We started with a 2013 meta-analysis of studies on learning techniques aimed at explicit learning in content-based courses like biology and educational psychology. We end, six years later, with someone tweeting a paraphrase of what they thought they heard someone else say about neuroscientific research in ELT. The hearer jumbles together four different techniques, two of which we know little about, and confidently asserts that teachers can use them to “help embed new in old”, whatever that means.
Fourth Round
The next step is likely to be that the tireless globetrotter will continue on his travels, now able to assure gullable young teachers all over the world that his views on ELT are backed by “actual research” and that they represent the highest form of “real evidence-based teaching”.
Finally
The tweets that followed the conference, include this one
They suggest that Carol Lethaby should re-double her efforts to avoid being misunderstood, and that all of us should re-double our efforts to carefully scrutinise what the so-called ELT experts tell us.
References
Dunlosky, J., K. A. Rawson, E. J. Marsh, M. J. Nathan and D. T. Willingham.( 2013) Improving students learning with effective learning techniques promising directions from cognitive and educational psychology. Psychological Science in the Public Interest, 14/1: 4−58.

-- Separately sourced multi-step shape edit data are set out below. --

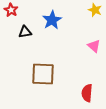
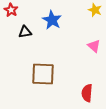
blue star: rotated 12 degrees counterclockwise
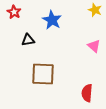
red star: moved 3 px right, 2 px down
black triangle: moved 3 px right, 8 px down
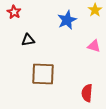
yellow star: rotated 16 degrees clockwise
blue star: moved 15 px right; rotated 18 degrees clockwise
pink triangle: rotated 24 degrees counterclockwise
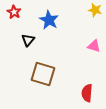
yellow star: rotated 24 degrees counterclockwise
blue star: moved 18 px left; rotated 18 degrees counterclockwise
black triangle: rotated 40 degrees counterclockwise
brown square: rotated 15 degrees clockwise
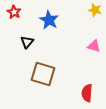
black triangle: moved 1 px left, 2 px down
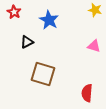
black triangle: rotated 24 degrees clockwise
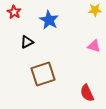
yellow star: rotated 16 degrees counterclockwise
brown square: rotated 35 degrees counterclockwise
red semicircle: rotated 30 degrees counterclockwise
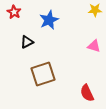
blue star: rotated 18 degrees clockwise
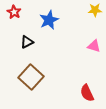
brown square: moved 12 px left, 3 px down; rotated 30 degrees counterclockwise
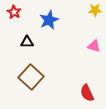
black triangle: rotated 24 degrees clockwise
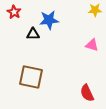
blue star: rotated 18 degrees clockwise
black triangle: moved 6 px right, 8 px up
pink triangle: moved 2 px left, 1 px up
brown square: rotated 30 degrees counterclockwise
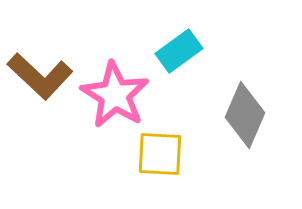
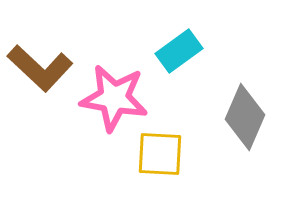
brown L-shape: moved 8 px up
pink star: moved 1 px left, 3 px down; rotated 22 degrees counterclockwise
gray diamond: moved 2 px down
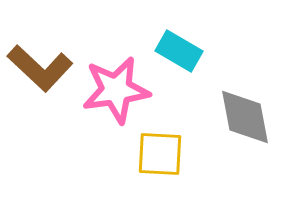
cyan rectangle: rotated 66 degrees clockwise
pink star: moved 2 px right, 8 px up; rotated 18 degrees counterclockwise
gray diamond: rotated 34 degrees counterclockwise
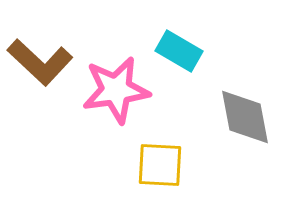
brown L-shape: moved 6 px up
yellow square: moved 11 px down
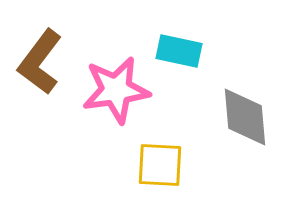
cyan rectangle: rotated 18 degrees counterclockwise
brown L-shape: rotated 84 degrees clockwise
gray diamond: rotated 6 degrees clockwise
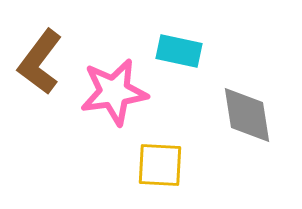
pink star: moved 2 px left, 2 px down
gray diamond: moved 2 px right, 2 px up; rotated 4 degrees counterclockwise
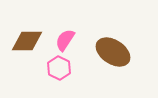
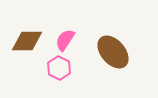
brown ellipse: rotated 16 degrees clockwise
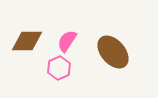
pink semicircle: moved 2 px right, 1 px down
pink hexagon: rotated 10 degrees clockwise
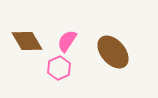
brown diamond: rotated 60 degrees clockwise
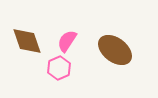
brown diamond: rotated 12 degrees clockwise
brown ellipse: moved 2 px right, 2 px up; rotated 12 degrees counterclockwise
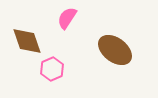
pink semicircle: moved 23 px up
pink hexagon: moved 7 px left, 1 px down
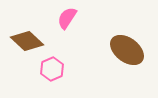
brown diamond: rotated 28 degrees counterclockwise
brown ellipse: moved 12 px right
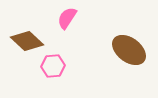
brown ellipse: moved 2 px right
pink hexagon: moved 1 px right, 3 px up; rotated 20 degrees clockwise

Lethaby also ment sources in her 2018 IATEFL presentation:
Roediger, H. L. and Pyc, M. A. (2012) Inexpensive techniques to improve education: applying cognitive psychology to enhance educational practice. Journal of Applied Research in Memory and Cognition, 1/4: 242−248.
van Kesteren, M. T. R., M. Rijpkema, D. J. Ruiter, R. G. M. Morris and G. Fernandez. (2014) Building on prior knowledge: schema-dependent encoding processes related to academic performance. Journal of Cognitive Neuroscience 26/10: 2250−2261.